Delphine married three times before building her famous New Orleans mansion
So going back to Delphine. So she had. She married three times. So her first husband, kind of irrelevant. It's kind guy. He. He was some regent, governor or some. Back then, he was traveling from New Orleans to Madrid when Delphine was pregnant with their child. And he died in route. It was like he was in Havana, he got sick, he died. Nothing suspicious there. This is just like how people died back then.
>> Taylor: Yeah.
>> Farz: About four years later. She was also really young. She was 13 when she first got married. Oh, that was like, crazy. Like, it's like even. I know it was a long time ago, but it's like, get crazy.
>> Taylor: I know.
>> Farz: So four years later, after the death of that husband, she married a second time. And this guy was named Jean Blank, who would go on and have four more kids with him before he died eight years later in 1816. Then she made her third husband, which sounds like the one that was like, the most toxic and the one that, like, it's something. They hate each other almost instantly. They got married in 1825, and she basically created like a whole separate universe for herself. She went and bought this property at 1140 Royal street, which is, for a brief period of time, Nicholas Cage's property. Weird, Weird thing to say out loud. And she constructed her mansion there, which is like a separate thing. And then eventually, like, the. The feeling would all move in, but she had her own separate space as well.
>> Taylor: God, I just feel like it used to be so much easier to get construction done. Like, how do you do that?
>> Farz: Slavery.
>> Taylor: And I guess. I guess, yes, that makes sense. But I feel like there's always, like, stories of. Even in, like, after slavery ended, things that are like, oh, we just added rooms to our farmhouse.

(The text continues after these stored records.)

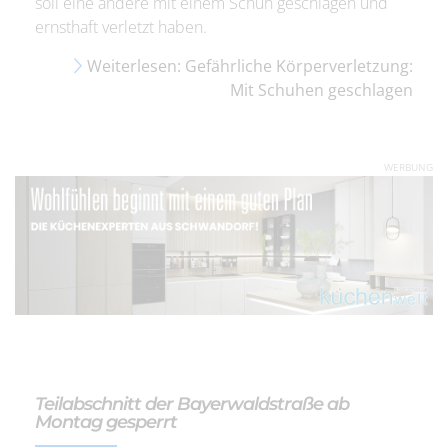
soll eine andere mit einem Schuh geschlagen und
ernsthaft verletzt haben.
Weiterlesen: Gefährliche Körperverletzung:
Mit Schuhen geschlagen
WERBUNG
Teilabschnitt der Bayerwaldstraße ab
Montag gesperrt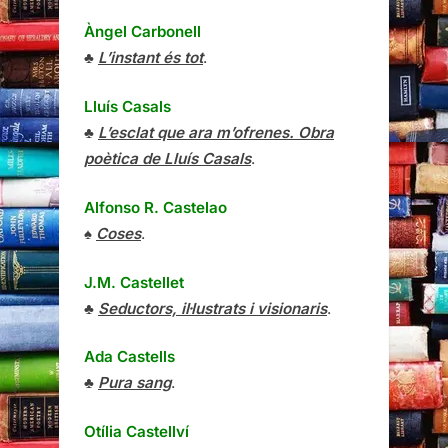
Àngel Carbonell
♣
L’instant és tot
.
Lluís Casals
♣
L’esclat que ara m’ofrenes. Obra
poètica de Lluís Casals
.
Alfonso R. Castelao
♠
Coses
.
J.M. Castellet
♣
Seductors, il·lustrats i visionaris
.
Ada Castells
♣
Pura sang
.
Otília Castellví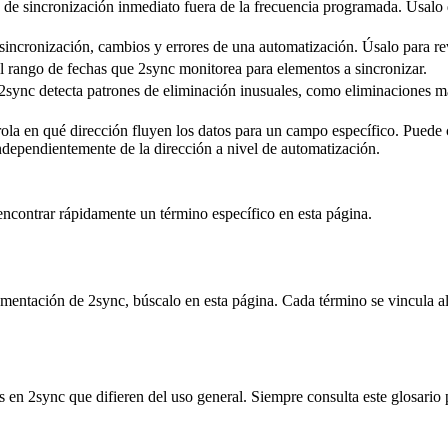
 de sincronización inmediato fuera de la frecuencia programada. Úsalo 
 sincronización, cambios y errores de una automatización. Úsalo para re
 rango de fechas que 2sync monitorea para elementos a sincronizar.
ync detecta patrones de eliminación inusuales, como eliminaciones mas
la en qué dirección fluyen los datos para un campo específico. Puede c
independientemente de la dirección a nivel de automatización.
contrar rápidamente un término específico en esta página.
mentación de 2sync, búscalo en esta página. Cada término se vincula al
en 2sync que difieren del uso general. Siempre consulta este glosario p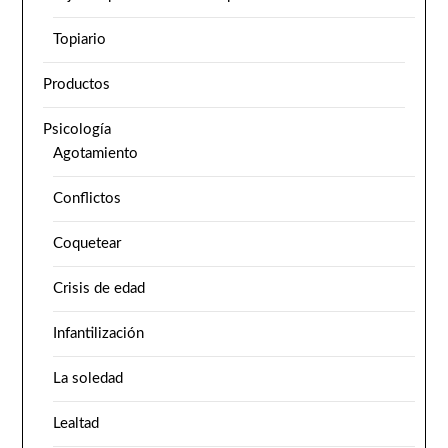
Topiario
Productos
Psicología
Agotamiento
Conflictos
Coquetear
Crisis de edad
Infantilización
La soledad
Lealtad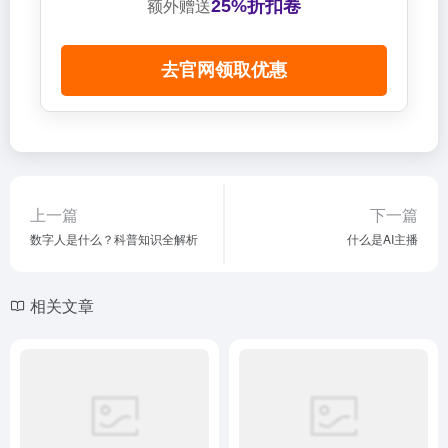
25%折扣卷
额外赠送
去官网领取优惠
上一篇
下一篇
数字人是什么？科普知识全解析
什么是AI主播
相关文章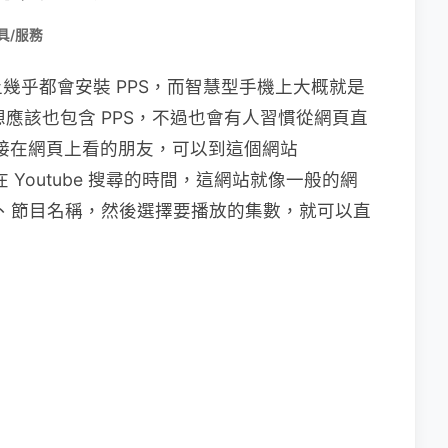
具/服務
幾乎都會安裝 PPS，而智慧型手機上大概就是
想應該也包含 PPS，不過也會有人習慣從網頁直
慣直接在網頁上看的朋友，可以到這個網站
Youtube 搜尋的時間，這網站就像一般的網
種類、節目名稱，然後選擇要播放的集數，就可以直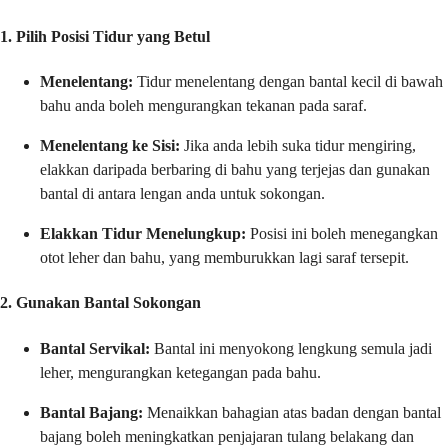
1. Pilih Posisi Tidur yang Betul
Menelentang:
Tidur menelentang dengan bantal kecil di bawah
bahu anda boleh mengurangkan tekanan pada saraf.
Menelentang ke Sisi:
Jika anda lebih suka tidur mengiring,
elakkan daripada berbaring di bahu yang terjejas dan gunakan
bantal di antara lengan anda untuk sokongan.
Elakkan Tidur Menelungkup:
Posisi ini boleh menegangkan
otot leher dan bahu, yang memburukkan lagi saraf tersepit.
2. Gunakan Bantal Sokongan
Bantal Servikal:
Bantal ini menyokong lengkung semula jadi
leher, mengurangkan ketegangan pada bahu.
Bantal Bajang:
Menaikkan bahagian atas badan dengan bantal
bajang boleh meningkatkan penjajaran tulang belakang dan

>> Farz: I'm like, how about this? Like, again, anybody who cares about this stuff, listen to Ezra Klein and he will articulate this down to the T. It's like, regulations are why we cannot build anything anymore.
>> Taylor: It's so hard.
>> Farz: What was it? He was talking about how, like, Josh Shapiro suspended 8,000 different rules on how you should construct public works when the bridge collapsed in Pittsburgh. And it was like, yeah, they were up and running in, like, six weeks. Like, it was. There's a. There's not a problem of, like, engineering. It's a problem of regulation. Anyways, that's a side story. The mansion that she built here at 1140 Royal street is called the Lorry Mansion, which is still there to this day, although in a different form. Floor plans for the original mansion don't exist. They were never established. What we know roughly is that the mansion itself was about 10,000 square feet in size and it had slave quarters as well. So it had a separate unit that was slave quarters. The first floor was entertaining area. So this was where you would typically receive guests. You had a ballroom, a formal parlor, parlor with dining area. And that's kind of like what the first floor was that was like for guests only essentially. Second floor was living quarters for the family bedrooms, things like that. And the third floor was where slaves were being housed. Then you had a separate slaves quarter which is, was behind the mansion and it was a two story separate building. And that's where the nightmare stuff that we'll be discussing took place.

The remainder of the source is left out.